Neuroprotective Potential of Raloxifene via G-Protein-Coupled Estrogen Receptors in A beta-Oligomer-Induced Neuronal Injury

Amyloid-beta (A beta) is one of the causes of Alzheimer's disease (AD), damaging nerve membranes and inducing neurotoxicity. AD is more prevalent in female patients than in male patients, and women are more susceptible to developing AD due to the decline in estrogen levels around menopause. Raloxifene, a selective estrogen receptor modulator, exhibits protective effects by activating the transmembrane G-protein-coupled estrogen receptor (GPER). Additionally, raloxifene prevents mild cognitive impairment and restores cognition. However, the influence of raloxifene via GPER on highly toxic A beta-oligomers (A beta o)-induced neurotoxicity remains uncertain. In this study, we investigated the GPER-mediated neuroprotective effects of raloxifene against the neurotoxicity caused by A beta o-induced cytotoxicity.
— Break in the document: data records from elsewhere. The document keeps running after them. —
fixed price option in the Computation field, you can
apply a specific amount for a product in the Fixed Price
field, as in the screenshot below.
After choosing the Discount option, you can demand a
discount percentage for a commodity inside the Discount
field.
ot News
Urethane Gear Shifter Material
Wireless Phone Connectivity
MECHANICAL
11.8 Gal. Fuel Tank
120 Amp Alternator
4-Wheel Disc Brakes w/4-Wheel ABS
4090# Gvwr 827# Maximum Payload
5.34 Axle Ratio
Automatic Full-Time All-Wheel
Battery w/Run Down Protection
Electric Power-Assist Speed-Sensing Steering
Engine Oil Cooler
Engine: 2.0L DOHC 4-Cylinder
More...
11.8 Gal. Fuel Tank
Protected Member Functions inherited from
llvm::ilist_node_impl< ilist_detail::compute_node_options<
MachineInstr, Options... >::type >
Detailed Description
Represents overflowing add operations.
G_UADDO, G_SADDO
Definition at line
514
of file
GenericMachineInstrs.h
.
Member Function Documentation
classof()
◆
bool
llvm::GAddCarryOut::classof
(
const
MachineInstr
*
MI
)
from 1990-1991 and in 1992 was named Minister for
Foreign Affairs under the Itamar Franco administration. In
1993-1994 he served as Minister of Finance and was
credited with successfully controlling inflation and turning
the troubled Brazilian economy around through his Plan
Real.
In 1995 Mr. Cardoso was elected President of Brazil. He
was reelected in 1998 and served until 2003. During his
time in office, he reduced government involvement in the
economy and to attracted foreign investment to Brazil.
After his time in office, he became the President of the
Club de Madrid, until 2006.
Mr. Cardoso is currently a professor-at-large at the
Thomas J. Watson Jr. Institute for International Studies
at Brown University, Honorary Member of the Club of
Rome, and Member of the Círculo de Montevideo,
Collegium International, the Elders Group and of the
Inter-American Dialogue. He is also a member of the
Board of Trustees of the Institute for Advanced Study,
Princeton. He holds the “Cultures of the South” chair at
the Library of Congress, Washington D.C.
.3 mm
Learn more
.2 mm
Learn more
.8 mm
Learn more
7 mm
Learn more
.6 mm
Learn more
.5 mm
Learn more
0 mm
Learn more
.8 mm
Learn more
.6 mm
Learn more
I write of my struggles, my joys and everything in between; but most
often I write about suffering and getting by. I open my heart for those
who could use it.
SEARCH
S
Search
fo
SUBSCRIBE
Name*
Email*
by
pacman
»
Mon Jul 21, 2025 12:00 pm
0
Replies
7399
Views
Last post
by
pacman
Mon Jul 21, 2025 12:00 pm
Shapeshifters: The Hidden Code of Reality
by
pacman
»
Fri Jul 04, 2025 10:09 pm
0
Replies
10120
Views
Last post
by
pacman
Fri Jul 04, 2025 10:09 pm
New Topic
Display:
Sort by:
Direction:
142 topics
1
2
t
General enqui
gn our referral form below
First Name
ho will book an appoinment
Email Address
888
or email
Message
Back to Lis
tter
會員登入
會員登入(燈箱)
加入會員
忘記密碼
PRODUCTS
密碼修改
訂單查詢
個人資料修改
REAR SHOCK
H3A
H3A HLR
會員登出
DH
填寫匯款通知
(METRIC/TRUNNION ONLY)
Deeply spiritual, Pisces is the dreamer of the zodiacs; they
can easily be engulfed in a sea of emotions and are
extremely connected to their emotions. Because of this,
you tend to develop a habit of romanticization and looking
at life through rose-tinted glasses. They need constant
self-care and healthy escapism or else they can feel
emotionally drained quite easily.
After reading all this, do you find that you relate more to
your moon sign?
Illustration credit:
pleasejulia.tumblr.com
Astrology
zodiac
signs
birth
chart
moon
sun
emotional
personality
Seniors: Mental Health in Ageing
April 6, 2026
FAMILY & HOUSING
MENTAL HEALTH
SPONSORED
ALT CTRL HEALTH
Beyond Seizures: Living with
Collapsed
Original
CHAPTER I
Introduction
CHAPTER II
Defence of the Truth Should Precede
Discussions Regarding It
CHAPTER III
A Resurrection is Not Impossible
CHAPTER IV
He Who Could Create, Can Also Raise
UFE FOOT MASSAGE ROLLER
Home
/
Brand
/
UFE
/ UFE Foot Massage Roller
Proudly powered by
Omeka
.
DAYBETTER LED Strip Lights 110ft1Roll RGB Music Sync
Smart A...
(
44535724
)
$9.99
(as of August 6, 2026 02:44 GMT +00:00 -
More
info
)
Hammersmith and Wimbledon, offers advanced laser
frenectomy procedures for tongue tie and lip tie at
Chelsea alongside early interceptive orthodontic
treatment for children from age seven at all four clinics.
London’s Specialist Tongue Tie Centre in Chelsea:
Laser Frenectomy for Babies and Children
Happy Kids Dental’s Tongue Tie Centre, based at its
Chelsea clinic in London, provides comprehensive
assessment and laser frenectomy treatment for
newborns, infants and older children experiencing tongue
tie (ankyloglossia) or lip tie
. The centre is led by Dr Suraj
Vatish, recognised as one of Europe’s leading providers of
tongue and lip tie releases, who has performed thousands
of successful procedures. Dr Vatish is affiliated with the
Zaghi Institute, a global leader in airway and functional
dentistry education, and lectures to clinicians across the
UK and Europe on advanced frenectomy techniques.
The impact of raloxifene on A beta o-induced cell damage was evaluated using measures such as cell viability, production of reactive oxygen species (ROS) and mitochondrial ROS, peroxidation of cell-membrane phospholipids, and changes in intracellular calcium ion concentration ([Ca2+]i) levels. Raloxifene hindered A fio-induced oxidative stress and reduced excessive [Ca2+]i, resulting in improved cell viability. Furthermore, these effects of raloxifene were inhibited with pretreatment with a GPER antagonist. Our findings suggest that raloxifene safeguards against A fio-induced neurotoxicity by modifying oxidative parameters and maintaining [Ca2+] i homeostasis. Raloxifene may prove effective in preventing and inhibiting the progression of AD.